By integrating airline freighting logistics software with Amazon’s own warehouse fulfilment, and micro distribution network, a complete supply chain is shaped for faster delivery (a logistics supply chain that is unheard of as of yet). For Atlas, this collaboration adds to its resources to support other e-commerce customers with similar air-freighting services.

Below you can find an overview of this partnership design, made with the partnership canvas.

The Amazon-Atlas Air partnership design, depicted using the partnership canvas, and the business model canvas (

The investor
The last part of the collaboration consists of an option for Amazon to also buy Atlas Air stock. Over the duration of the collaboration this option is vested to grow into a 30% stake.

Why are stock options involved in the deal? The answer is that it forges long-term commitment between the 2 companies. Atlas signals that it is committed to a long term arrangement. Procurement of stock would also provide Atlas with some financial leverage, needed to procure extra planes as more planes are demanded later on in the lease arrangement.

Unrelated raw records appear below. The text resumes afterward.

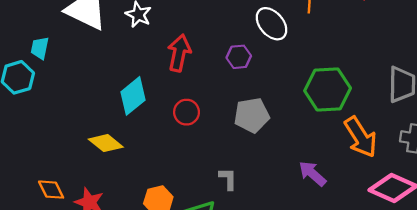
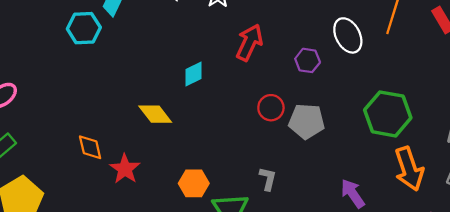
cyan diamond: (133, 96) -> (194, 74), size x0.7
red circle: (187, 112) -> (271, 108), moved

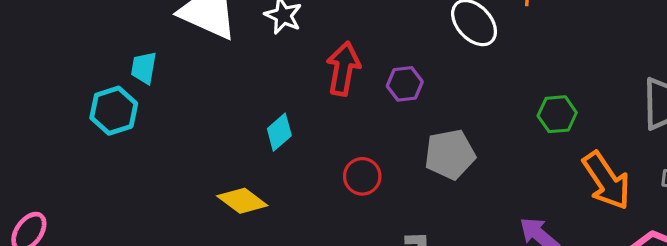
purple hexagon: (308, 60) -> (405, 84), moved
red circle: (271, 108) -> (362, 176), moved
green hexagon: (388, 114) -> (557, 114), size x0.6

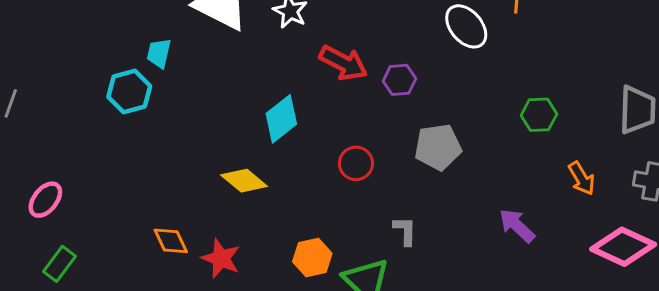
red arrow: (343, 69) -> (343, 63), turned 105
cyan diamond: (279, 132) -> (281, 119), size x1.4
orange arrow: (606, 181) -> (581, 178), size x0.6

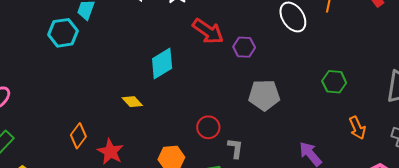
red circle: (356, 163) -> (208, 127), moved
yellow diamond: (244, 181) -> (132, 102), size x0.7
orange diamond: (171, 241) -> (78, 136), turned 55

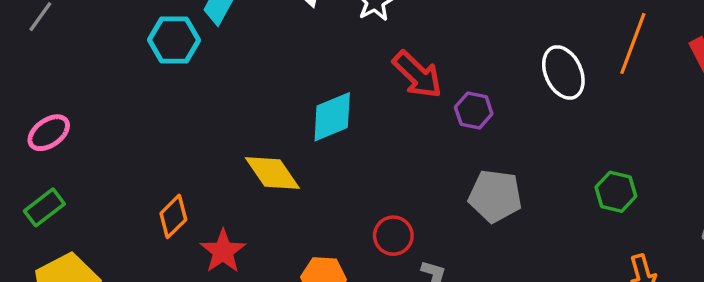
yellow diamond: (132, 102) -> (272, 173), size x1.6

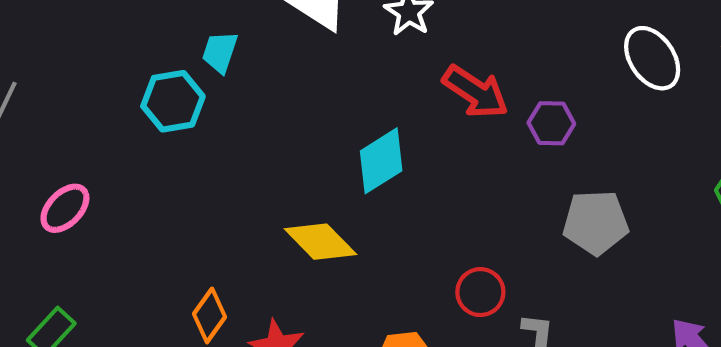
pink ellipse: (49, 133) -> (65, 208), moved

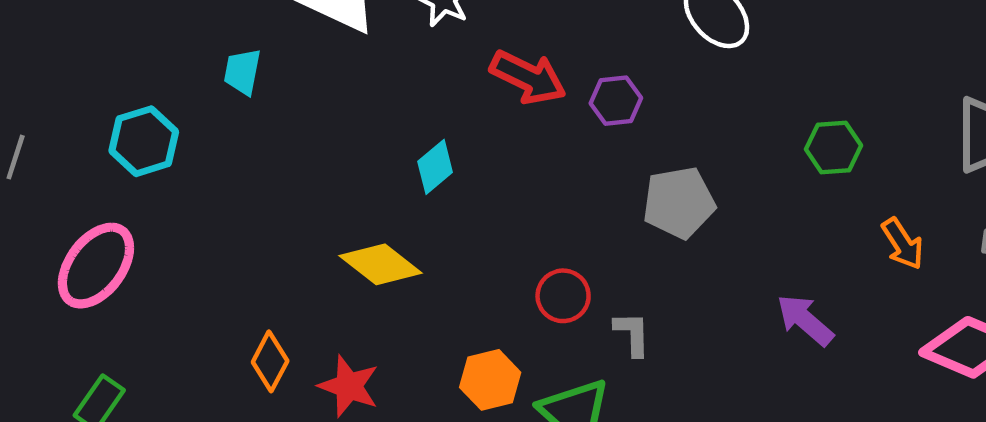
cyan hexagon: (173, 101) -> (144, 141), moved
cyan diamond: (381, 161) -> (435, 167), size x0.7
pink ellipse: (65, 208) -> (96, 266), size x1.5

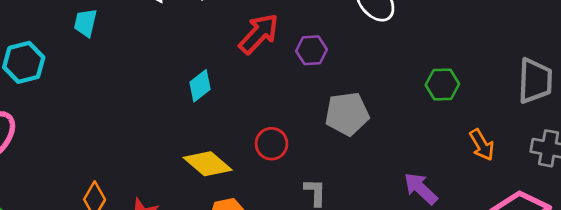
red arrow: (528, 77) -> (259, 34), turned -75
yellow diamond: (381, 264) -> (208, 164), moved
red circle: (563, 296) -> (272, 144), moved

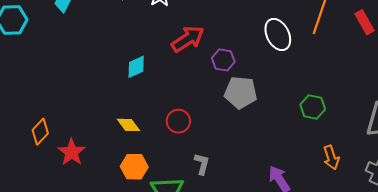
gray pentagon: (347, 114) -> (241, 92), moved
yellow diamond: (208, 164) -> (128, 125), size x0.7

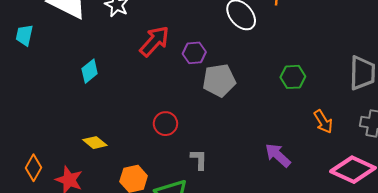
cyan diamond: (136, 67) -> (90, 71), moved
yellow diamond: (128, 125) -> (95, 143), moved

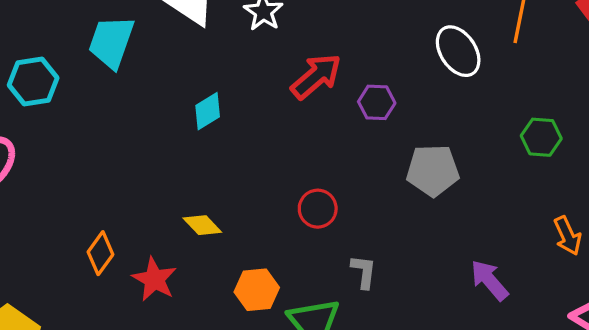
cyan trapezoid: (24, 35) -> (111, 42), size x1.6
green hexagon: (293, 77) -> (541, 137), moved
gray pentagon: (219, 80) -> (433, 170), moved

For Amazon this arrangement increases its influence over the future direction of Atlas Air’s development, and creates an option for full procurement of the company if the success becomes really big. But this will only be vested over a period of 7 years, which means that there is enough time to substantiate the business case for acquisition.

By teasing apart the various relationships at play in this collaboration, we can start to see the overall design of the collaboration. Air freighters are generally not suited for e-commerce velocity shipments. Atlas Air is not guaranteed to succeed with either. Therefore there are some contingencies built in the collaboration, with the various layers of relationships that are forged between Amazon, and Atlas.

Amazon is technically only tied to the lease of the planes. It can wind down the other parts of the collaboration at 180 days notice. Worst case scenario is that Amazon needs to find another logistics partner who can coordinate the freighting if the collaboration with Atlas doesn’t work out. In that case the costs of operations area clear.

Looking at just the partnership facet of the relationship, you can see that it designed around learning about optimising fulfilment. Both parties stand to learn about how to best collaborate to achieve better e-commerce velocity fulfilment. If the partnership fails, then there’s the fall-back. If it succeeds, then Amazon will likely utilise its stock procurement options.

There’s no question that Amazon needs to figure out air freighting to grow. But the big question remains why this type collaboration with B2B freighters (there is another collaboration Amazon is running in parallel, with Air Transport Services Group) is Amazon’s only bet to expand its Amazon Prime service.

Amazon is known for its frequent business experimentation. It wouldn’t be that difficult to create a bidding process for shipping services at check-out. Customers could then hire whatever delivery service they would need, based on the estimations that various freighters, including Amazon Prime would provide. That would provide an interesting benchmark to see whether existing freighters, or Amazon itself will be the most effective in winning the game of e-commerce logistics.